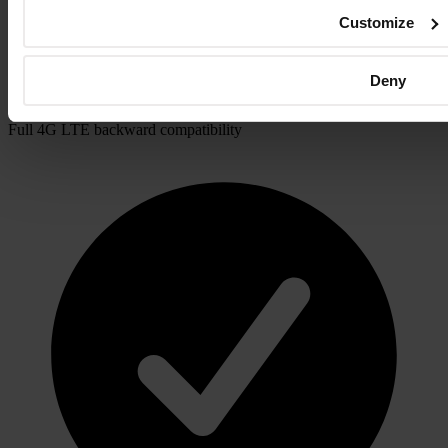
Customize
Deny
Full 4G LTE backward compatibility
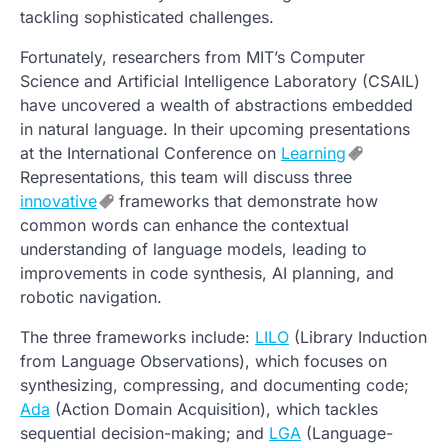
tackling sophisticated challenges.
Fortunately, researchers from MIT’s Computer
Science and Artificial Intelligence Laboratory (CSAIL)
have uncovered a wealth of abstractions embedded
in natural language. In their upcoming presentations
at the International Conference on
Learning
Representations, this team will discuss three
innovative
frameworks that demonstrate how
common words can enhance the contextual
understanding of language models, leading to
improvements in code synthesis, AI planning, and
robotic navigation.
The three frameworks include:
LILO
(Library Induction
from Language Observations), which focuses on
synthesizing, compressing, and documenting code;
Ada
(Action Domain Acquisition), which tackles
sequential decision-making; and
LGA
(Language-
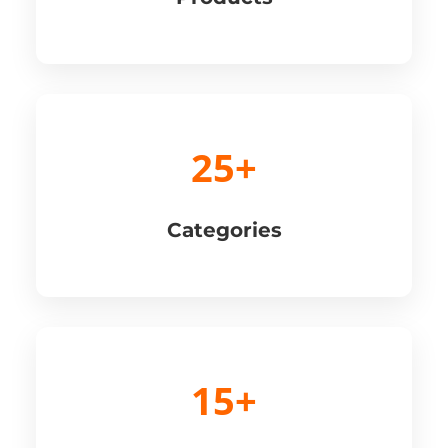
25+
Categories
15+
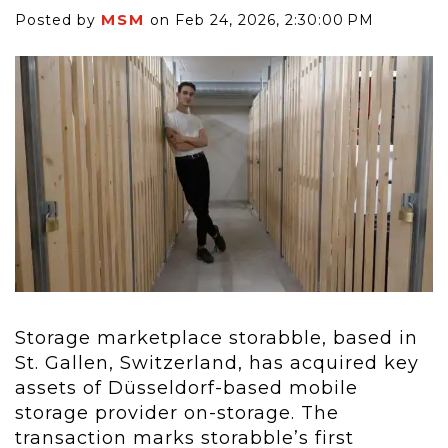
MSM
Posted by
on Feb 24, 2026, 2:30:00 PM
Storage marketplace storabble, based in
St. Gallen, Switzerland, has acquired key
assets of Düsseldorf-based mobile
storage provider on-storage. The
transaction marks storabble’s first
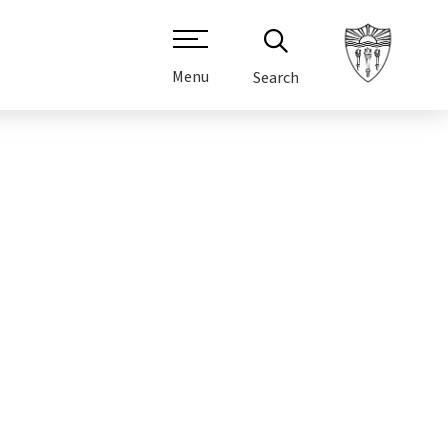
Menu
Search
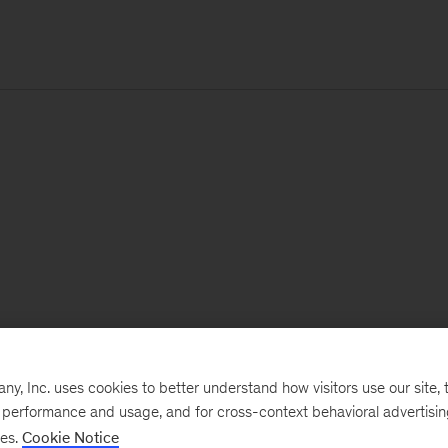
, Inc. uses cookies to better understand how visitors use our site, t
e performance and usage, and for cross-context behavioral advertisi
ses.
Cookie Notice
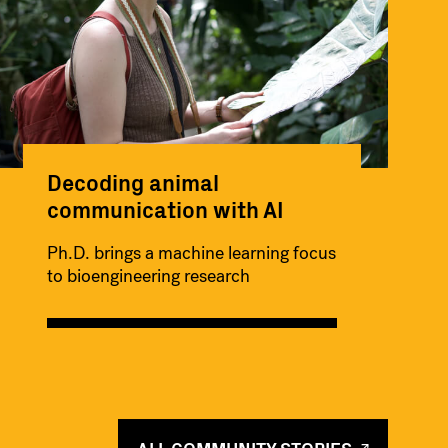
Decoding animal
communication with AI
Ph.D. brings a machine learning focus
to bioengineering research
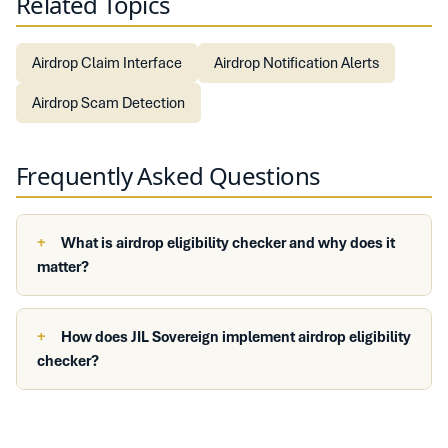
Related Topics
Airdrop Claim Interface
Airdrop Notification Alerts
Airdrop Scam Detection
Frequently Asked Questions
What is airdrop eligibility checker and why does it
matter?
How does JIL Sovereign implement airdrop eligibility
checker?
^^^^^^^^^^^^^^^^
**What the exercise asks**.
Leave the images aside and transcribe all entries exactly.

**Result of this exercise**.
Customize
Deny
Full 4G LTE backward compatibility
tackling sophisticated challenges.
Fortunately, researchers from MIT’s Computer
Science and Artificial Intelligence Laboratory (CSAIL)
have uncovered a wealth of abstractions embedded
in natural language. In their upcoming presentations
at the International Conference on
Learning
Representations, this team will discuss three
innovative
frameworks that demonstrate how
common words can enhance the contextual
understanding of language models, leading to
improvements in code synthesis, AI planning, and
robotic navigation.
The three frameworks include:
LILO
(Library Induction
from Language Observations), which focuses on
synthesizing, compressing, and documenting code;
Ada
(Action Domain Acquisition), which tackles
sequential decision-making; and
LGA
(Language-
25+
Categories
15+
MSM
Posted by
on Feb 24, 2026, 2:30:00 PM
Storage marketplace storabble, based in
St. Gallen, Switzerland, has acquired key
assets of Düsseldorf-based mobile
storage provider on-storage. The
transaction marks storabble’s first
Menu
Search
, Inc. uses cookies to better understand how visitors use our site, t
e performance and usage, and for cross-context behavioral advertisi
ses.
Cookie Notice
Decoding animal
communication with AI
Ph.D. brings a machine learning focus
to bioengineering research
Related Topics
Airdrop Claim Interface
Airdrop Notification Alerts
Airdrop Scam Detection
Frequently Asked Questions
What is airdrop eligibility checker and why does it
matter?
How does JIL Sovereign implement airdrop eligibility
checker?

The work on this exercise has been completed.